• Stored data:
[Start of section]
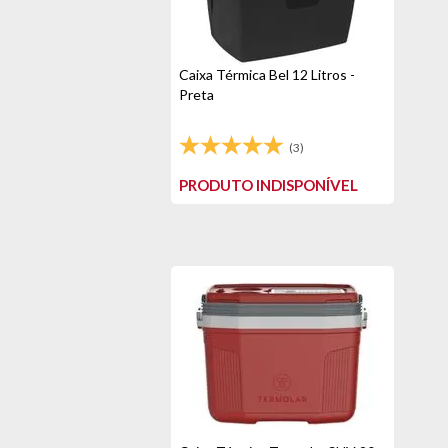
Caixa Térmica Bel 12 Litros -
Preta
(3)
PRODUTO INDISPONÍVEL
[End of section]
[Start of section]
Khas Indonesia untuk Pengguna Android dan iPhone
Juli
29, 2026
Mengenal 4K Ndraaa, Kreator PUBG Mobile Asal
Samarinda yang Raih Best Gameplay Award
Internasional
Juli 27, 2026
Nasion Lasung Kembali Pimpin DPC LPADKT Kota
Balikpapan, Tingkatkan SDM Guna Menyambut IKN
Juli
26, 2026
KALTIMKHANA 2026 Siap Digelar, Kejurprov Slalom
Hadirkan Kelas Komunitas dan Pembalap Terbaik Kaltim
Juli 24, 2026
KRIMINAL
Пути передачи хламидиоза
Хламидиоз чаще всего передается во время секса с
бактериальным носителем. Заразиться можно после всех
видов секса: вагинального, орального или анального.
[End of section]
• Problem to work on:
Please give an exact copy of the lines above, beginning with the line containing "Caixa Térmica Bel" and running through the line containing "PRODUTO INDISPONÍVEL", and of no other lines.

• Task response:
Caixa Térmica Bel 12 Litros -
Preta
(3)
PRODUTO INDISPONÍVEL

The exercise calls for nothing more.